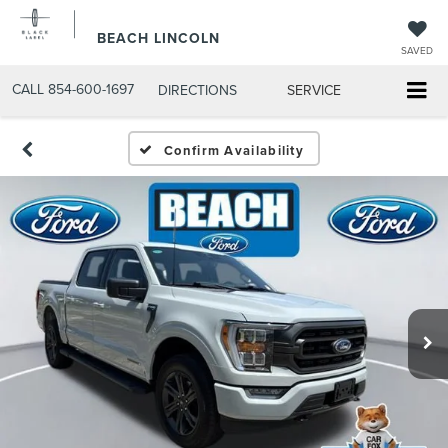
BEACH LINCOLN
SAVED
CALL
854-600-1697
DIRECTIONS
SERVICE
Confirm Availability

= = = = = = =

> _INSTRUCTIONS TO FOLLOW_
Each line of the listing above should be retyped exactly, with no pictures.

> _YOUR RESPONSE_
BEACH LINCOLN
SAVED
CALL
854-600-1697
DIRECTIONS
SERVICE
Confirm Availability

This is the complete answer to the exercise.